What to produce = Please restate, exactly as written, the lines running from the beginning of the material through the line that has "streeks naar de" in it.

Data for this exercise =
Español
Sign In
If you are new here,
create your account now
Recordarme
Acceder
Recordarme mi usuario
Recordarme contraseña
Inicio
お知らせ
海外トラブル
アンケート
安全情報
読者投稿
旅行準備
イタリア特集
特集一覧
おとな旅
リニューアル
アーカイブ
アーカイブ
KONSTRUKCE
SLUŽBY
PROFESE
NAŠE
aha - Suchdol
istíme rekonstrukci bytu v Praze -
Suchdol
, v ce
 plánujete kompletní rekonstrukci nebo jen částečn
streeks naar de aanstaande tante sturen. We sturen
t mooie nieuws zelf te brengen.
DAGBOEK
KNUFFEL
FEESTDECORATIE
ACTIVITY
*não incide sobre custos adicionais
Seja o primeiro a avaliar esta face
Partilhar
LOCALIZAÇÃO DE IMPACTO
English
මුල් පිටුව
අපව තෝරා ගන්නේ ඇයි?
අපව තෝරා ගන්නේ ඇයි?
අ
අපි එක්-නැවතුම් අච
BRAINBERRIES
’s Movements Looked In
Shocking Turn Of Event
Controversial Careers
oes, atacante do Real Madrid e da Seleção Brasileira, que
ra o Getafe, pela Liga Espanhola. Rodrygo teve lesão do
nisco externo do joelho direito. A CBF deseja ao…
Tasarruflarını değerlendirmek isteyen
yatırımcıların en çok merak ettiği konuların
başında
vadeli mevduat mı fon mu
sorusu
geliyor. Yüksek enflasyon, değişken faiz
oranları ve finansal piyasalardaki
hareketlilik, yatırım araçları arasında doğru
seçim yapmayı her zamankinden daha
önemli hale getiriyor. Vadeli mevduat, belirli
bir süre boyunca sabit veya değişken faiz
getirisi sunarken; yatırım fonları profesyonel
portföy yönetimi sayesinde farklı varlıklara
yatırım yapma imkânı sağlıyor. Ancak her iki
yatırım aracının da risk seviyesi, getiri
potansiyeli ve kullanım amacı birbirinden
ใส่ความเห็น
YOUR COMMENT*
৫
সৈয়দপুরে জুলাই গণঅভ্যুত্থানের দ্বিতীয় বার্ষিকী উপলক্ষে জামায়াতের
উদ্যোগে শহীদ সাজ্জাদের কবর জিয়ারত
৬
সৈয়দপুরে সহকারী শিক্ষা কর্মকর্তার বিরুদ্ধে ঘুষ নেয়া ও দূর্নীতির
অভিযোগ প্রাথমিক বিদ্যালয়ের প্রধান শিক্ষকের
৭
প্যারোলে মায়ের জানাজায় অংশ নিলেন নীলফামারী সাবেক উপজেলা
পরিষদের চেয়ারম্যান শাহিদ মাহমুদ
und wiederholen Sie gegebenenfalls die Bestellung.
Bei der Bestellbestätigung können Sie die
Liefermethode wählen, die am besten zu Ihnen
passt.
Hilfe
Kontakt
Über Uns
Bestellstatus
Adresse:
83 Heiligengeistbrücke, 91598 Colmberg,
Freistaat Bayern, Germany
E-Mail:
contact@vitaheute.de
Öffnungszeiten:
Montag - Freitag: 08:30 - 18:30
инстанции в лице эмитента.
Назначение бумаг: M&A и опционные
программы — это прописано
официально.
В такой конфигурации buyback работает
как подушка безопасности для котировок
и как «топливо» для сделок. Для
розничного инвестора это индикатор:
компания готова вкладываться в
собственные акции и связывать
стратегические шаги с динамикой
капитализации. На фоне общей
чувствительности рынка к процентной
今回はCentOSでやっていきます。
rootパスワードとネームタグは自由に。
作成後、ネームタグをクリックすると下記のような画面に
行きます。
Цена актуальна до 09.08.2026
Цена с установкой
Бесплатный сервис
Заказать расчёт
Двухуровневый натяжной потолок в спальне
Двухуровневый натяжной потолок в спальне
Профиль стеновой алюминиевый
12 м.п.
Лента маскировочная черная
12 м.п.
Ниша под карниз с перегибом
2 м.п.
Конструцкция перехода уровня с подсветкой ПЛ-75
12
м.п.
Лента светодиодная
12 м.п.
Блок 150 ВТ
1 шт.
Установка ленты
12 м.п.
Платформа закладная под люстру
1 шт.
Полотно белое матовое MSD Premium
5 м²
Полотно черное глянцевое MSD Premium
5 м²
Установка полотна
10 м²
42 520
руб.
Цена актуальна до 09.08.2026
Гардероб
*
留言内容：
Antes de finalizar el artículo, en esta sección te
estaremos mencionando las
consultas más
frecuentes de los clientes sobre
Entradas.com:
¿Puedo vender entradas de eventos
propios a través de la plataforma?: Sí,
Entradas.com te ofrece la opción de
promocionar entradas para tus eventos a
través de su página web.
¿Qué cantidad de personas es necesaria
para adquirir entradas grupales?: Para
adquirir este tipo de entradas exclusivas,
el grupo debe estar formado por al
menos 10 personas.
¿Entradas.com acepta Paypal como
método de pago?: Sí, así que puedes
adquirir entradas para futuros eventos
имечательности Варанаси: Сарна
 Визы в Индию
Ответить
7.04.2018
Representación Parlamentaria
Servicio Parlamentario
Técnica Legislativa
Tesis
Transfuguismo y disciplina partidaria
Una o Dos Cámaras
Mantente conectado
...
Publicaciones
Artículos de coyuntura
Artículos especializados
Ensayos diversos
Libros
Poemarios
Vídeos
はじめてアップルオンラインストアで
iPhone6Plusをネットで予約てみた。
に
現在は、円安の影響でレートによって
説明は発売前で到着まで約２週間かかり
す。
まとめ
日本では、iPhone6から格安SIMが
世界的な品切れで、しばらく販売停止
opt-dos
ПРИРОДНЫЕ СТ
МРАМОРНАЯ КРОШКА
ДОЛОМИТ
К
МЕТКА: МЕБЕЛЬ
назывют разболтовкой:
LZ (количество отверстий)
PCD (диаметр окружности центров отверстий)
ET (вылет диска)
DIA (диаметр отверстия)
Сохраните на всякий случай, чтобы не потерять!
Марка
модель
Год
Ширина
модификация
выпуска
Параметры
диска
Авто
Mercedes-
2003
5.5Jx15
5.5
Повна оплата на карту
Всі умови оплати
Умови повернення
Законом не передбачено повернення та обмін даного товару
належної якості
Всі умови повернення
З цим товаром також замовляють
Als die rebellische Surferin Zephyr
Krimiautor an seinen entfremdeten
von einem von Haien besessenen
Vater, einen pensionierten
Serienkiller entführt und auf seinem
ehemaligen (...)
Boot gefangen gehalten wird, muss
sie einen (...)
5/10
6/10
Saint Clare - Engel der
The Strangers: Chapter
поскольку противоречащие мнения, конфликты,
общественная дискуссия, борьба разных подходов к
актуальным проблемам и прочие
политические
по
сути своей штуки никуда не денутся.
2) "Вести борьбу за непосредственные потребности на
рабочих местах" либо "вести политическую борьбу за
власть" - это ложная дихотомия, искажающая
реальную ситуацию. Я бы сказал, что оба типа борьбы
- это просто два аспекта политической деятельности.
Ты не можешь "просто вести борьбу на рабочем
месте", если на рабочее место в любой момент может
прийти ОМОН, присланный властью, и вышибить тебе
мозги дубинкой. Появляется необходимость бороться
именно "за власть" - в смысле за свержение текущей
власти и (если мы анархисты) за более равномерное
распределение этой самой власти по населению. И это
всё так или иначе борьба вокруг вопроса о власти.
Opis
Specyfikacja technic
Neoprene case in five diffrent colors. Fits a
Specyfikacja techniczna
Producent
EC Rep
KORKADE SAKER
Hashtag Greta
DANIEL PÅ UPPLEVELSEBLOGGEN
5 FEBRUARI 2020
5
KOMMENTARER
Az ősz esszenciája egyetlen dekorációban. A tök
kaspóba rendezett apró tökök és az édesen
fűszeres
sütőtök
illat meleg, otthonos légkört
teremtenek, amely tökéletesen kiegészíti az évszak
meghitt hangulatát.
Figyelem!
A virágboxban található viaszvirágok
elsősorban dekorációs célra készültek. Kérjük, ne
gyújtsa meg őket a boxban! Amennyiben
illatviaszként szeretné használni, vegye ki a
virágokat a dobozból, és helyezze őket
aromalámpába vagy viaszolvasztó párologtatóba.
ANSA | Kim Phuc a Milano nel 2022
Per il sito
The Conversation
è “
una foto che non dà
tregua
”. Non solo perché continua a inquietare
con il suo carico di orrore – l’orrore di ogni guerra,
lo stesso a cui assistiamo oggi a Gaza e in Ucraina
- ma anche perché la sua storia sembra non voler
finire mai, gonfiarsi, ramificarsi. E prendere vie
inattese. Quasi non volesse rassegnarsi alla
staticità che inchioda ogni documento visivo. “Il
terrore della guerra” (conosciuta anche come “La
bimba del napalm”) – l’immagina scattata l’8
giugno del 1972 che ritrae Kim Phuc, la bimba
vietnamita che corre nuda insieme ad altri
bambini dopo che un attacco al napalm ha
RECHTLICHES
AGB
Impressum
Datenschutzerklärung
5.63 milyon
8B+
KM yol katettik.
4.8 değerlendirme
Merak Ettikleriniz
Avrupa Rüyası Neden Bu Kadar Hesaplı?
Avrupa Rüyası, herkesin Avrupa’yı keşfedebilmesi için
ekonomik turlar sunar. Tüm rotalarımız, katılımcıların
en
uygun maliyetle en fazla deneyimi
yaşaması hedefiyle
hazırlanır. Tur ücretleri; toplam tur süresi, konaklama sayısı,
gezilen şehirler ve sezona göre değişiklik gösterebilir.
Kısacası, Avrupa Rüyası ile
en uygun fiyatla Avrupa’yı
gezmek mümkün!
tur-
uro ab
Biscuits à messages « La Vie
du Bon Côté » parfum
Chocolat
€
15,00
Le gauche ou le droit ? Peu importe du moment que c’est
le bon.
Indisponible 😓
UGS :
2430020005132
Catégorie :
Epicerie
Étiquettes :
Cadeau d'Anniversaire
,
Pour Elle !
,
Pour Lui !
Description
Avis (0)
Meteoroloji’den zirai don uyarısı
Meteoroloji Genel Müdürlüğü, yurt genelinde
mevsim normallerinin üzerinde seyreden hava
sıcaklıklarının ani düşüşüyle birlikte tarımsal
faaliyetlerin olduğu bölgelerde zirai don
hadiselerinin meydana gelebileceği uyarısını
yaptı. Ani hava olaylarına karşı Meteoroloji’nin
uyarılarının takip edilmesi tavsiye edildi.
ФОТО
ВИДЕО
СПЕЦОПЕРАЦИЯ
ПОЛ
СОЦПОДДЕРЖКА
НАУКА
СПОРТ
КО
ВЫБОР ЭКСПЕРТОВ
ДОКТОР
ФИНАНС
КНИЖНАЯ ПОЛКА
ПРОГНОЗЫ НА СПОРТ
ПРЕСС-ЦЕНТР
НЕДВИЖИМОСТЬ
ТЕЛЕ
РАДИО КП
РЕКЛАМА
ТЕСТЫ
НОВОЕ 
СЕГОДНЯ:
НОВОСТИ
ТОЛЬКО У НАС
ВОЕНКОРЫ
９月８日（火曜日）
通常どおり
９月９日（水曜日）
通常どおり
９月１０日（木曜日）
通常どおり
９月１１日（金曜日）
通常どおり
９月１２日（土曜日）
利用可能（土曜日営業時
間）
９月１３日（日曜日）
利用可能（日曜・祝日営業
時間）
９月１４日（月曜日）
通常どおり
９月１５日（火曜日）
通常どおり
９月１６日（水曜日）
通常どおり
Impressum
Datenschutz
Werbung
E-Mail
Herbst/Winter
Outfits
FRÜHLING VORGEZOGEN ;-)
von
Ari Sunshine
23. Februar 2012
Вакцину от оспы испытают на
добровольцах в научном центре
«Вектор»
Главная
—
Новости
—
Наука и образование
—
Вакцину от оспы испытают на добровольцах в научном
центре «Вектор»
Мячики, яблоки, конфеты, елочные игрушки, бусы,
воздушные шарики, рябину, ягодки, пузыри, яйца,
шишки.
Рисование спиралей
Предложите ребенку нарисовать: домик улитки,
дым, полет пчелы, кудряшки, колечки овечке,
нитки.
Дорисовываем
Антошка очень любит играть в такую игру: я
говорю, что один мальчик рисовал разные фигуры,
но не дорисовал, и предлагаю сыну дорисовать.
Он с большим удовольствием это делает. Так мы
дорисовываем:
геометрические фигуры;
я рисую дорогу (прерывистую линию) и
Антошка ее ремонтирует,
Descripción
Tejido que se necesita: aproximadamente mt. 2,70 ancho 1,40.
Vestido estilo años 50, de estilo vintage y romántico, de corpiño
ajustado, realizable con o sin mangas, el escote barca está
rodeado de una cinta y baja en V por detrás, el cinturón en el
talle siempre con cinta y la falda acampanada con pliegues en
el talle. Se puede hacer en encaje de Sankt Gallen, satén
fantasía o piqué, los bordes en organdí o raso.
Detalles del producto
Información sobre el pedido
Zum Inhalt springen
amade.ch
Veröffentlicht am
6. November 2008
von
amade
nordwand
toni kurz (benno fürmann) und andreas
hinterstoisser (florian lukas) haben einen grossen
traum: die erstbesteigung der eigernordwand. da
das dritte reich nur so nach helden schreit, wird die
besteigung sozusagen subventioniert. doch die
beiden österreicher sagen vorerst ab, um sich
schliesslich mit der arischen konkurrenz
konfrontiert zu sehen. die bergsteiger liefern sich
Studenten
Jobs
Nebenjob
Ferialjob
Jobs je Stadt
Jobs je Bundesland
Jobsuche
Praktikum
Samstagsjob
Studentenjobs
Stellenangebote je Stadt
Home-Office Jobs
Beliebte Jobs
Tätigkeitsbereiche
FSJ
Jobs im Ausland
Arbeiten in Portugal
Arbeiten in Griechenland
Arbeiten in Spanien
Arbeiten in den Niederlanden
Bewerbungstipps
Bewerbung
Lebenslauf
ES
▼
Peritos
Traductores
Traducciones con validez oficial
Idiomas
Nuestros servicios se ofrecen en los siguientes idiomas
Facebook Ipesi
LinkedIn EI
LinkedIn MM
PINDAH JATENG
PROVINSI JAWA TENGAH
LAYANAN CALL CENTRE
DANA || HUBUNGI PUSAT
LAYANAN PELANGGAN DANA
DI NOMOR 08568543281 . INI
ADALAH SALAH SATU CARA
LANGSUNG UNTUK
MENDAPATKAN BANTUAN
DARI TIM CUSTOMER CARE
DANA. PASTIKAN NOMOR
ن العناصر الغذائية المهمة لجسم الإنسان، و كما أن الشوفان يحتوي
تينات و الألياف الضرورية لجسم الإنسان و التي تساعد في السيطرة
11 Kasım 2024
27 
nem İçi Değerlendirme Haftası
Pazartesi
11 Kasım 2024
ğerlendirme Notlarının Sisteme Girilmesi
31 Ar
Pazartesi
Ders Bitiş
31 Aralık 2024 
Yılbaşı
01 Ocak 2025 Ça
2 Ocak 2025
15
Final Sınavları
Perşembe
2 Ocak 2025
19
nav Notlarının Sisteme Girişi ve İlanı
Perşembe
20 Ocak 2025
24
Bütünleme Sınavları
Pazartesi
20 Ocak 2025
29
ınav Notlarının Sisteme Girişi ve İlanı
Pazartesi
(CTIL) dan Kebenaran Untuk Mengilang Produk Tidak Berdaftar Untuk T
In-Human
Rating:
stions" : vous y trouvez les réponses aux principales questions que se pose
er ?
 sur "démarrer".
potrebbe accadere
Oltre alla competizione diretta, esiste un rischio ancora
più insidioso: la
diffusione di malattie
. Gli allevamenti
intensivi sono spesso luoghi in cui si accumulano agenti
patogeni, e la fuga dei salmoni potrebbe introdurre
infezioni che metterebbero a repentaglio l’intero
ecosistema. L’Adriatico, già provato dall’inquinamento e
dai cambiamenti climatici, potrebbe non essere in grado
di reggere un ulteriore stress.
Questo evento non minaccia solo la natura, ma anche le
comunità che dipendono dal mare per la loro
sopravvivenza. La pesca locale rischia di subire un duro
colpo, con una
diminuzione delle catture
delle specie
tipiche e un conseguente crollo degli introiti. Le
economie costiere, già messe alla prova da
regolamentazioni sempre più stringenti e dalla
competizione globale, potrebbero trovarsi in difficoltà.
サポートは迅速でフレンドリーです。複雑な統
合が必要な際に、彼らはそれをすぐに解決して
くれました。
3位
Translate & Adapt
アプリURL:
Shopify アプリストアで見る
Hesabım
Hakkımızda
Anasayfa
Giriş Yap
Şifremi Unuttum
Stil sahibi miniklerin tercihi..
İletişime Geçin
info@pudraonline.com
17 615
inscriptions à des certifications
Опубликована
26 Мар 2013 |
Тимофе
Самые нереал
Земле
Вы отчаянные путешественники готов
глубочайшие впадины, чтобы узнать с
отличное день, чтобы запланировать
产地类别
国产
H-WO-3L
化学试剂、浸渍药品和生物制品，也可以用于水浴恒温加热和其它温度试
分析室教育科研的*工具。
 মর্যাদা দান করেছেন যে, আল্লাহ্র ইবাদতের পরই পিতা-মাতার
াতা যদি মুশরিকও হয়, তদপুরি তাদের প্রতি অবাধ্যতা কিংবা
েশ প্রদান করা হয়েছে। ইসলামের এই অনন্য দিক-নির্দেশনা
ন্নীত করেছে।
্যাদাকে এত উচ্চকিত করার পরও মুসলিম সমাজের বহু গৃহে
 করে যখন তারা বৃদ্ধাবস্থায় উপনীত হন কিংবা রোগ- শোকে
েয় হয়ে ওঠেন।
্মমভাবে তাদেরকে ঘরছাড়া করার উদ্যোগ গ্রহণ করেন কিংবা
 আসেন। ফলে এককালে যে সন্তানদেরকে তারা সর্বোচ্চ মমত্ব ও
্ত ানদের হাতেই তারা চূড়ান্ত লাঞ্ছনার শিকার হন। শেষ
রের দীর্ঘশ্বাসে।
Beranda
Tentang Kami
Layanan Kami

Answer section =
Español
Sign In
If you are new here,
create your account now
Recordarme
Acceder
Recordarme mi usuario
Recordarme contraseña
Inicio
お知らせ
海外トラブル
アンケート
安全情報
読者投稿
旅行準備
イタリア特集
特集一覧
おとな旅
リニューアル
アーカイブ
アーカイブ
KONSTRUKCE
SLUŽBY
PROFESE
NAŠE
aha - Suchdol
istíme rekonstrukci bytu v Praze -
Suchdol
, v ce
 plánujete kompletní rekonstrukci nebo jen částečn
streeks naar de aanstaande tante sturen. We sturen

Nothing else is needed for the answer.